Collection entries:
--
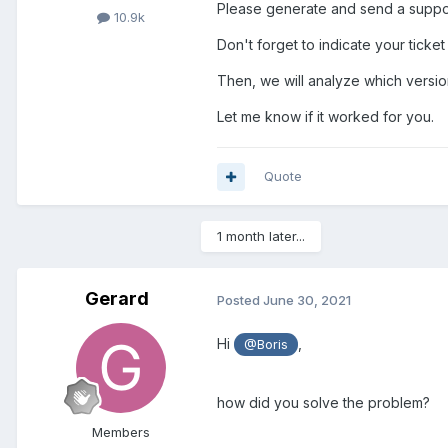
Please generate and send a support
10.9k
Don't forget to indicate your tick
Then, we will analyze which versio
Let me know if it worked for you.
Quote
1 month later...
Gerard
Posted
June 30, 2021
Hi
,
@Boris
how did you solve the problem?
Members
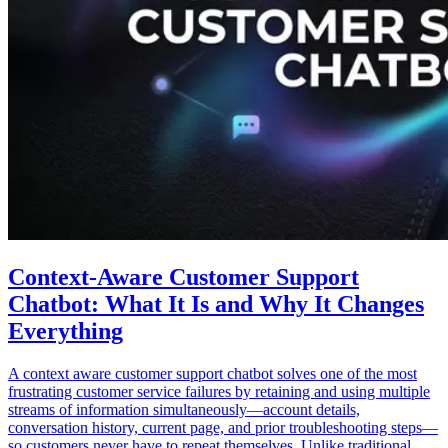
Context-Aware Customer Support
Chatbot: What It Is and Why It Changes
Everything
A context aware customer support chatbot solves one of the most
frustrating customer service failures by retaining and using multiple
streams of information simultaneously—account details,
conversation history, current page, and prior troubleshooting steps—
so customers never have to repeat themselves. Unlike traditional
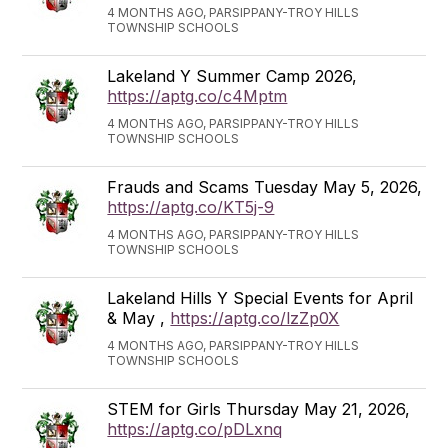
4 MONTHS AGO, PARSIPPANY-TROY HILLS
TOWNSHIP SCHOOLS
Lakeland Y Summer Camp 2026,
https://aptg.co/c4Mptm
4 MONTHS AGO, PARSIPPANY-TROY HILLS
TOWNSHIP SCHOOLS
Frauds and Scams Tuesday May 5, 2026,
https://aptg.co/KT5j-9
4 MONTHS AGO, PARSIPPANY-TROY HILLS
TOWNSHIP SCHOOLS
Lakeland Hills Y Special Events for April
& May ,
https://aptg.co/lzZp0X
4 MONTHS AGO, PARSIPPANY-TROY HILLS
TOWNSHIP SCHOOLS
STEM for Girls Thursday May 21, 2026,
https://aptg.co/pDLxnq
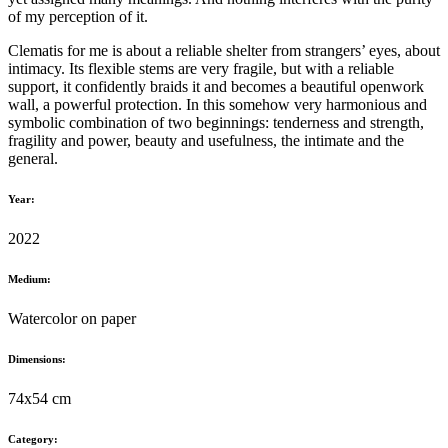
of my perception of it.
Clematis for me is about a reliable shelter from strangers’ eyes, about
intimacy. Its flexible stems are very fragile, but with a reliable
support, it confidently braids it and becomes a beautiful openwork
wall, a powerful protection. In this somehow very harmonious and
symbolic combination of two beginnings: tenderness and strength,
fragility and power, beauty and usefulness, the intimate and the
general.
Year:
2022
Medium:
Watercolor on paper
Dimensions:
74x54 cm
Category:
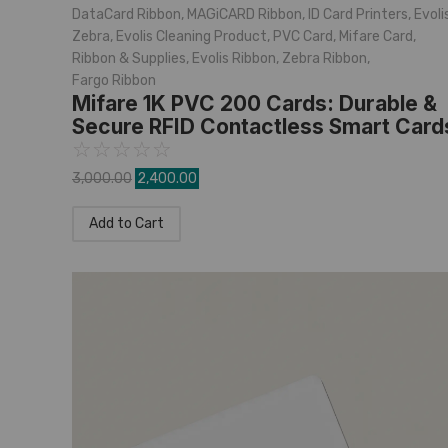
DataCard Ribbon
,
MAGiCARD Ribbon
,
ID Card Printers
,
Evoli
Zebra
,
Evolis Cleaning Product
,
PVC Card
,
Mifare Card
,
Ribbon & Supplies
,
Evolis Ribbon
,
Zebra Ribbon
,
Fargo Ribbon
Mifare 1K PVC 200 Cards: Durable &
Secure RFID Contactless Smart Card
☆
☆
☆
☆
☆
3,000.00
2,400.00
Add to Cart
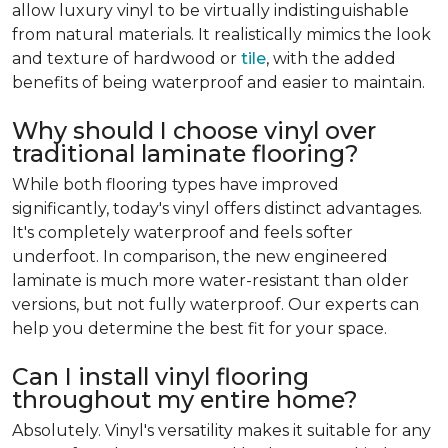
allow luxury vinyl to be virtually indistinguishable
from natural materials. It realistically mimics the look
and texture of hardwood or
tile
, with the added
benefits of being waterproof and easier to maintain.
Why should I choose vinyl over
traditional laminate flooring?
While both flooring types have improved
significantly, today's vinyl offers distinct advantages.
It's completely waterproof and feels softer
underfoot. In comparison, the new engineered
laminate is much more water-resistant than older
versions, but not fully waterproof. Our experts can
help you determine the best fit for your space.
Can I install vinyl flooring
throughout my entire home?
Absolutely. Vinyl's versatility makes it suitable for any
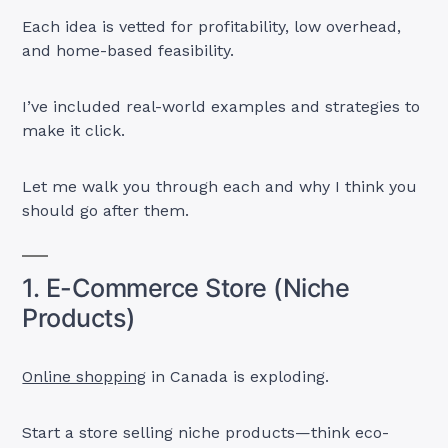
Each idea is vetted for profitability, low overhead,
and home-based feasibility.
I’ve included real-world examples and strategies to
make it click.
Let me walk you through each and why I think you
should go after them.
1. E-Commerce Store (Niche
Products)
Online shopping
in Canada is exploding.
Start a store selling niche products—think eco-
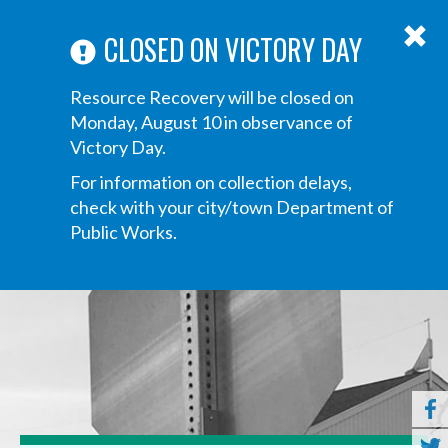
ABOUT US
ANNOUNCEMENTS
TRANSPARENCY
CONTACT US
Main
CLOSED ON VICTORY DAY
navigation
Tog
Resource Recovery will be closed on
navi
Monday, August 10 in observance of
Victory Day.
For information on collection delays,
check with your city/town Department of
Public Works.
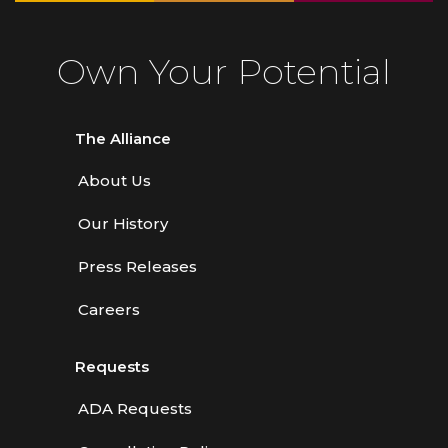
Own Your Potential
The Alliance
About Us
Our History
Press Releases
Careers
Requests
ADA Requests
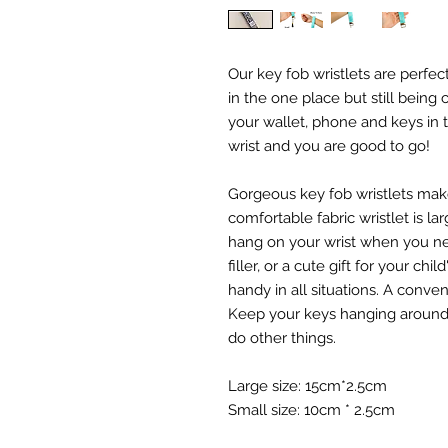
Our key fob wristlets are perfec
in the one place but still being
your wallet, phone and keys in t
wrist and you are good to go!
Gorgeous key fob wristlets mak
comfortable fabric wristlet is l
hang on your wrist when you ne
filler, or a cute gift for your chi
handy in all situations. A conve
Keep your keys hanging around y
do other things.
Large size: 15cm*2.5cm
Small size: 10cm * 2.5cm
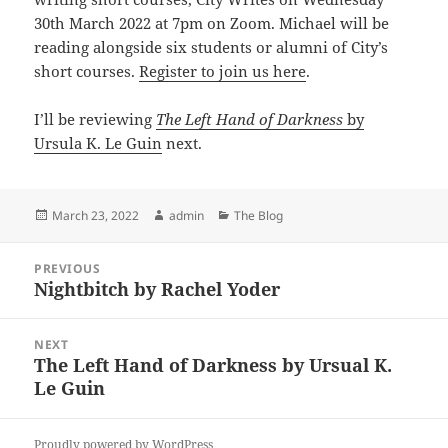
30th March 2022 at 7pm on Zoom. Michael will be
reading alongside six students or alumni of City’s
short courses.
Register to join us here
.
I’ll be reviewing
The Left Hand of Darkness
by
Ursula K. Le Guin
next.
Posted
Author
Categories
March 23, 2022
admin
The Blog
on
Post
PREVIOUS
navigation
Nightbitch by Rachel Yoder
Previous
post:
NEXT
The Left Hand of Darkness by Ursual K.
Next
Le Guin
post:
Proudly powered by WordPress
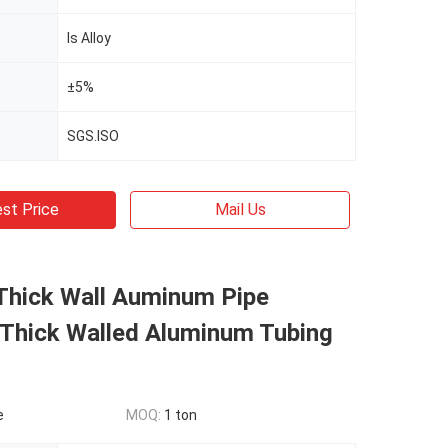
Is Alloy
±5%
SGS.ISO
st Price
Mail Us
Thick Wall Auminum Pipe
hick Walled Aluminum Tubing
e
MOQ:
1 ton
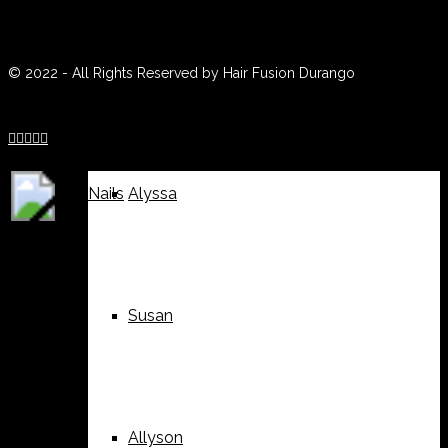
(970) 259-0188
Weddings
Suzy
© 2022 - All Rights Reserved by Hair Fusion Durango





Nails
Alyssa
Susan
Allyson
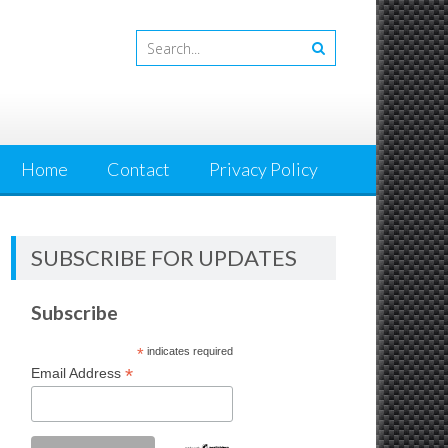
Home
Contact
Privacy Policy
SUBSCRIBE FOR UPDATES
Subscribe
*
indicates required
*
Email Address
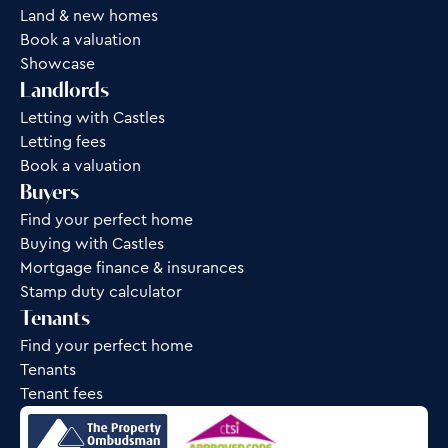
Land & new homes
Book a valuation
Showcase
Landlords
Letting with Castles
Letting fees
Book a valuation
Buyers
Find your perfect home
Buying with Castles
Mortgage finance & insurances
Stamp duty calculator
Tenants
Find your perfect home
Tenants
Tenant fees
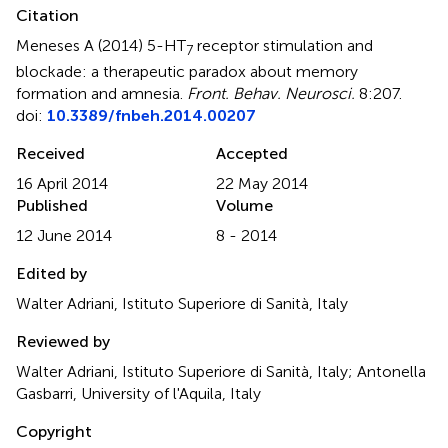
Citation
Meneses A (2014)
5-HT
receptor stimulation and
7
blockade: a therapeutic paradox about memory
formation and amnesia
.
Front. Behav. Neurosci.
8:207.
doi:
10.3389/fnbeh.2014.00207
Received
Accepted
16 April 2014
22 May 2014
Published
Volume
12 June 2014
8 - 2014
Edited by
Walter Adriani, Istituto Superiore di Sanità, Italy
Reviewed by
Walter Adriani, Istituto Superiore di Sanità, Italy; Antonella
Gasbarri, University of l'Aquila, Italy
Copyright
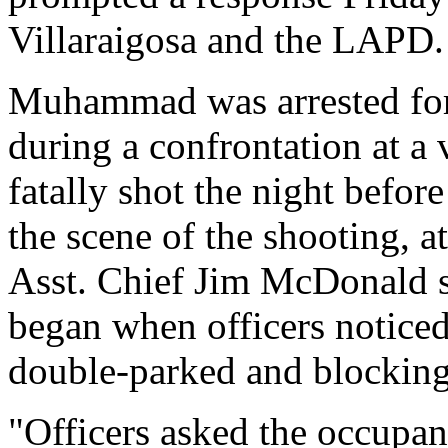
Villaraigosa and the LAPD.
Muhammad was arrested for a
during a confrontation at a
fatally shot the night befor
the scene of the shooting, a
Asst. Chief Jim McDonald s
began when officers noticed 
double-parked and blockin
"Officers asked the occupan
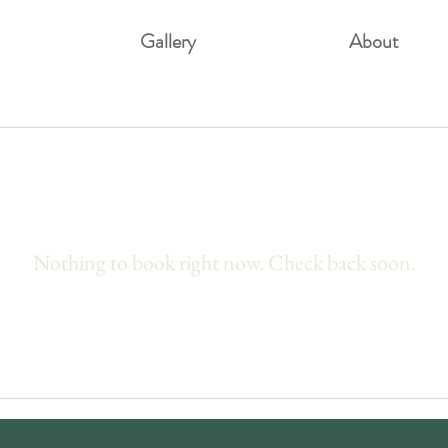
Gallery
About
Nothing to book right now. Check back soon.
--
» **Task item**
Reproduce each entry verbatim, excluding any embedded images.

» **Solution**
Please generate and send a support
10.9k
Don't forget to indicate your tick
Then, we will analyze which versio
Let me know if it worked for you.
Quote
1 month later...
Gerard
Posted
June 30, 2021
Hi
,
@Boris
how did you solve the problem?
Members
Context-Aware Customer Support
Chatbot: What It Is and Why It Changes
Everything
A context aware customer support chatbot solves one of the most
frustrating customer service failures by retaining and using multiple
streams of information simultaneously—account details,
conversation history, current page, and prior troubleshooting steps—
so customers never have to repeat themselves. Unlike traditional
4 MONTHS AGO, PARSIPPANY-TROY HILLS
TOWNSHIP SCHOOLS
Lakeland Y Summer Camp 2026,
https://aptg.co/c4Mptm
4 MONTHS AGO, PARSIPPANY-TROY HILLS
TOWNSHIP SCHOOLS
Frauds and Scams Tuesday May 5, 2026,
https://aptg.co/KT5j-9
4 MONTHS AGO, PARSIPPANY-TROY HILLS
TOWNSHIP SCHOOLS
Lakeland Hills Y Special Events for April
& May ,
https://aptg.co/lzZp0X
4 MONTHS AGO, PARSIPPANY-TROY HILLS
TOWNSHIP SCHOOLS
STEM for Girls Thursday May 21, 2026,
https://aptg.co/pDLxnq
of my perception of it.
Clematis for me is about a reliable shelter from strangers’ eyes, about
intimacy. Its flexible stems are very fragile, but with a reliable
support, it confidently braids it and becomes a beautiful openwork
wall, a powerful protection. In this somehow very harmonious and
symbolic combination of two beginnings: tenderness and strength,
fragility and power, beauty and usefulness, the intimate and the
general.
Year:
2022
Medium:
Watercolor on paper
Dimensions:
74x54 cm
Category:
DataCard Ribbon
,
MAGiCARD Ribbon
,
ID Card Printers
,
Evoli
Zebra
,
Evolis Cleaning Product
,
PVC Card
,
Mifare Card
,
Ribbon & Supplies
,
Evolis Ribbon
,
Zebra Ribbon
,
Fargo Ribbon
Mifare 1K PVC 200 Cards: Durable &
Secure RFID Contactless Smart Card
☆
☆
☆
☆
☆
3,000.00
2,400.00
Add to Cart
allow luxury vinyl to be virtually indistinguishable
from natural materials. It realistically mimics the look
and texture of hardwood or
tile
, with the added
benefits of being waterproof and easier to maintain.
Why should I choose vinyl over
traditional laminate flooring?
While both flooring types have improved
significantly, today's vinyl offers distinct advantages.
It's completely waterproof and feels softer
underfoot. In comparison, the new engineered
laminate is much more water-resistant than older
versions, but not fully waterproof. Our experts can
help you determine the best fit for your space.
Can I install vinyl flooring
throughout my entire home?
Absolutely. Vinyl's versatility makes it suitable for any
Each idea is vetted for profitability, low overhead,
and home-based feasibility.
I’ve included real-world examples and strategies to
make it click.
Let me walk you through each and why I think you
should go after them.
1. E-Commerce Store (Niche
Products)
Online shopping
in Canada is exploding.
Start a store selling niche products—think eco-
ABOUT US
ANNOUNCEMENTS
TRANSPARENCY
CONTACT US
Main
CLOSED ON VICTORY DAY
navigation
Tog
Resource Recovery will be closed on
navi
Monday, August 10 in observance of
Victory Day.
For information on collection delays,
check with your city/town Department of
Public Works.
Own Your Potential
The Alliance
About Us
Our History
Press Releases
Careers
Requests
ADA Requests
Our key fob wristlets are perfec
in the one place but still being
your wallet, phone and keys in t
wrist and you are good to go!
Gorgeous key fob wristlets mak
comfortable fabric wristlet is l
hang on your wrist when you ne
filler, or a cute gift for your chi
handy in all situations. A conve
Keep your keys hanging around y
do other things.
Large size: 15cm*2.5cm
Small size: 10cm * 2.5cm
30th March 2022 at 7pm on Zoom. Michael will be
reading alongside six students or alumni of City’s
short courses.
Register to join us here
.
I’ll be reviewing
The Left Hand of Darkness
by
Ursula K. Le Guin
next.
Posted
Author
Categories
March 23, 2022
admin
The Blog
on
Post
PREVIOUS
navigation
Nightbitch by Rachel Yoder
Previous
post:
NEXT
The Left Hand of Darkness by Ursual K.
Next
Le Guin
post:
Proudly powered by WordPress
Is Alloy
±5%
SGS.ISO
st Price
Mail Us
Thick Wall Auminum Pipe
hick Walled Aluminum Tubing
e
MOQ:
1 ton
(970) 259-0188
Weddings
Suzy
© 2022 - All Rights Reserved by Hair Fusion Durango





Nails
Alyssa
Susan
Allyson
Home
Contact
Privacy Policy
SUBSCRIBE FOR UPDATES
Subscribe
*
indicates required
*
Email Address
Land & new homes
Book a valuation
Showcase
Landlords
Letting with Castles
Letting fees
Book a valuation
Buyers
Find your perfect home
Buying with Castles
Mortgage finance & insurances
Stamp duty calculator
Tenants
Find your perfect home
Tenants
Tenant fees
Citation
Meneses A (2014)
5-HT
receptor stimulation and
7
blockade: a therapeutic paradox about memory
formation and amnesia
.
Front. Behav. Neurosci.
8:207.
doi:
10.3389/fnbeh.2014.00207
Received
Accepted
16 April 2014
22 May 2014
Published
Volume
12 June 2014
8 - 2014
Edited by
Walter Adriani, Istituto Superiore di Sanità, Italy
Reviewed by
Walter Adriani, Istituto Superiore di Sanità, Italy; Antonella
Gasbarri, University of l'Aquila, Italy
Copyright
Villaraigosa and the LAPD.
Muhammad was arrested for a
during a confrontation at a
fatally shot the night befor
the scene of the shooting, a
Asst. Chief Jim McDonald s
began when officers noticed 
double-parked and blockin
"Officers asked the occupan
Gallery
About
Nothing to book right now. Check back soon.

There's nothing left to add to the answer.